Successful treatment with bortezomib-containing regimen of primary plasma cell leukemia: a case report
Mohammad Bader Obeidat1,&, Ali Mohammad Al-Swailmeen1, Abdulmajeed Mohammad Arabeat1, Ayman Sulaiman Abukamar1
1Department of Medicine, Hematology and Oncology Unit, King Hussein Medical City, Amman, Jordan
Mohammad Bader Obeidat, Department of Medicine, Hematology and Oncology Unit, King Hussein Medical City, Amman, Jordan
Plasma cell leukemia represents the most aggressive form of plasma cell dyscrasia. We report a 67-year old male with no previous medical illnesses presented with anemic symptoms. Blood film revealed 35% circulating plasma cells, bone marrow biopsy showed plasma cells constituting 85%. Diagnosis of primary plasma cell leukemia was completed. Induction chemotherapy with bortezomib, doxorubicin, and dexamethasone was started. After the first cycle, plasma cells in peripheral blood disappeared. The patient had complete remission at evaluation after the third cycle. Re-evaluation after the sixth cycle showed that he maintained remission. As he was non-transplant eligible, he was we kept on maintenance bortezomib. Twenty-four months after the diagnosis, the patient remains in remission.
Plasma cell leukemia (PCL) represents the most aggressive form of plasma cell dyscrasia. The incidence is thought to be less than 1 case/million . It is divided into primary plasma cell leukemia (pPCL) which constitutes about 60% of cases, which occurs de novo without evidence of the previous history of plasma cell disorder. While secondary plasma cell leukemia (sPCL) represent progression and leukemic transformation in a patient previously diagnosed with multiple myeloma (MM).
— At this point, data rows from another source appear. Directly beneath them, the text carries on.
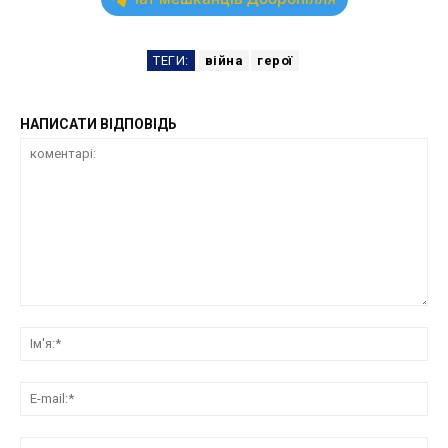
ТЕГИ:
війна
герої
НАПИСАТИ ВІДПОВІДЬ
коментарі:
Ім'
E-
mai
сай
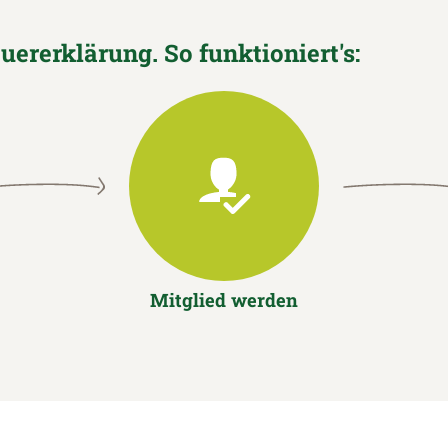
euererklärung. So funktioniert's:
Mitglied werden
The prognosis of pPCL is poor with median survival reported being 2 to 8 months . The diagnosis requires peripheral plasma cells of more than 2×109/L or a greater than 20% of leukocyte count . We present a patient diagnosed with pPCL who achieved complete remission after induction chemotherapy with bortezomib, doxorubicin and dexamethasone followed by maintenance bortezomib as he was non-transplant eligible.
Patient and observation
A 67-year old male previously healthy was admitted in January 2018 to our hospital with fatigue, dyspnea on effort and multiple bone pains. The physical examination was unremarkable except for pallor and mild splenomegaly. Initial laboratory investigations showed macrocytic anemia with a hemoglobin of 9.9 g/dl, white blood cell count of 19.4x103/μl and platelet count was 77x103/μl. Erythrocyte sedimentation rate (ESR) was 60 mm/hr. Electrolyte panel revealed hypercalcemia (10.8 mg/dl) (reference 8.5-10.6) in the setting of slightly elevated creatinine level (1.7 mg/dl). Liver enzymes and bilirubin were normal. Positron emission tomography (PET) imaging showed moderate in homogeneous increased bone marrow activity throughout the whole skeleton associated with multiple insufficiency fractures in multiple thoracolumbar vertebrae. Blood film revealed leucoerythroblastic anemia and leukocytosis with 35% circulating plasma cells in atypical and immature forms (Figure 1). Bone marrow aspirate showed hypercellular bone marrow due to infiltration by atypical plasma cells constituting 60-70% of bone marrow cells. Core bone marrow biopsy revealed a markedly increased plasma cell, constituting 85% of the marrow elements as evidenced by CD138 immunostaining and showed kappa light chain restriction and all bone marrow elements were quantitatively decreased. Further blood investigations revealed the following: serum protein electrophoresis was
normal with no evidence of monoclonal proteins, beta-2
microglobulin was within normal limits, albumin 3.37 gm/dl
(reference 3.5-6.0), total protein 5.22 g/dl (reference
4.05-8.0). Echocardiogram showed normal left venticular
systolic function and viral markers were negative. Based
on the clinical and laboratory findings, the patient was
diagnosed as having primary plasma cell leukemia.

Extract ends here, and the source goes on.